Les routages vont probablement aller chercher à passer ensuite au Nord, à travers les hautes pressions qui se dédoublent en deux anticyclones pour aller chercher une seconde dépression dans la journée de jeudi et vendredi. Les 60 pieds pourront basculer derrière son front froid pour gagner au Sud. Les moins rapides ou ceux qui veulent ménager leur monture pourront choisir des routes plus conservatrices au Sud, la trace météorologique idéale faisant passer les IMOCA assez Nord. C’est pourquoi la direction de course a prévu comme marque de parcours intermédiaire, la seule avant le rocher du Diamant, l’île de Santa Maria, la plus méridionale de l’archipel des Açores à laisser à tribord.

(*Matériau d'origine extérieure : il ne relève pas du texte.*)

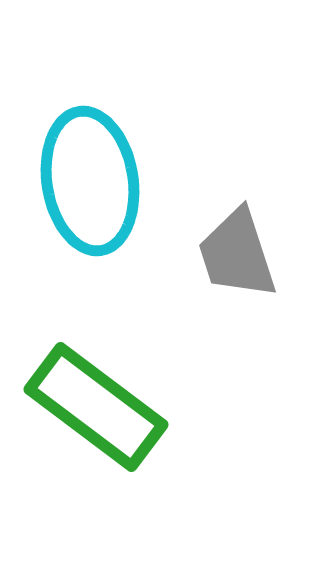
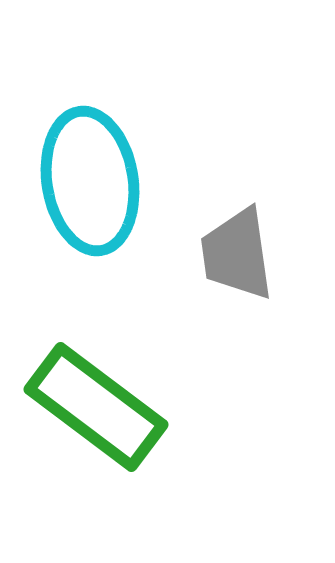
gray trapezoid: rotated 10 degrees clockwise
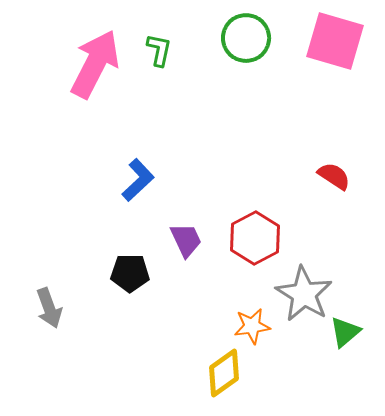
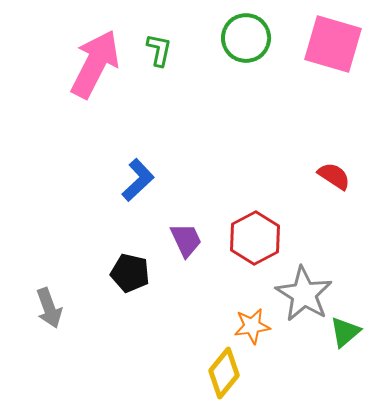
pink square: moved 2 px left, 3 px down
black pentagon: rotated 12 degrees clockwise
yellow diamond: rotated 15 degrees counterclockwise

C’est en tous cas un enchaînement stratégique assez complexe qui se présente devant les IMOCA avec pas mal d’options et de décalages possibles, et ce dès la sortie de la Manche… Une navigation au près et au reaching pendant les cinq ou six premiers jours, avant d’espérer toucher du vent portant.

L’ETA des premiers est estimée à ce jour au 17 novembre en Martinique.

RAPPEL :
Parcours de la manche n°2 des Ocean Fifty.
Lorient -Fort de France : 4200 milles avec un way point au niveau de l’île de Sal (Cap Vert) à laisser à tribord.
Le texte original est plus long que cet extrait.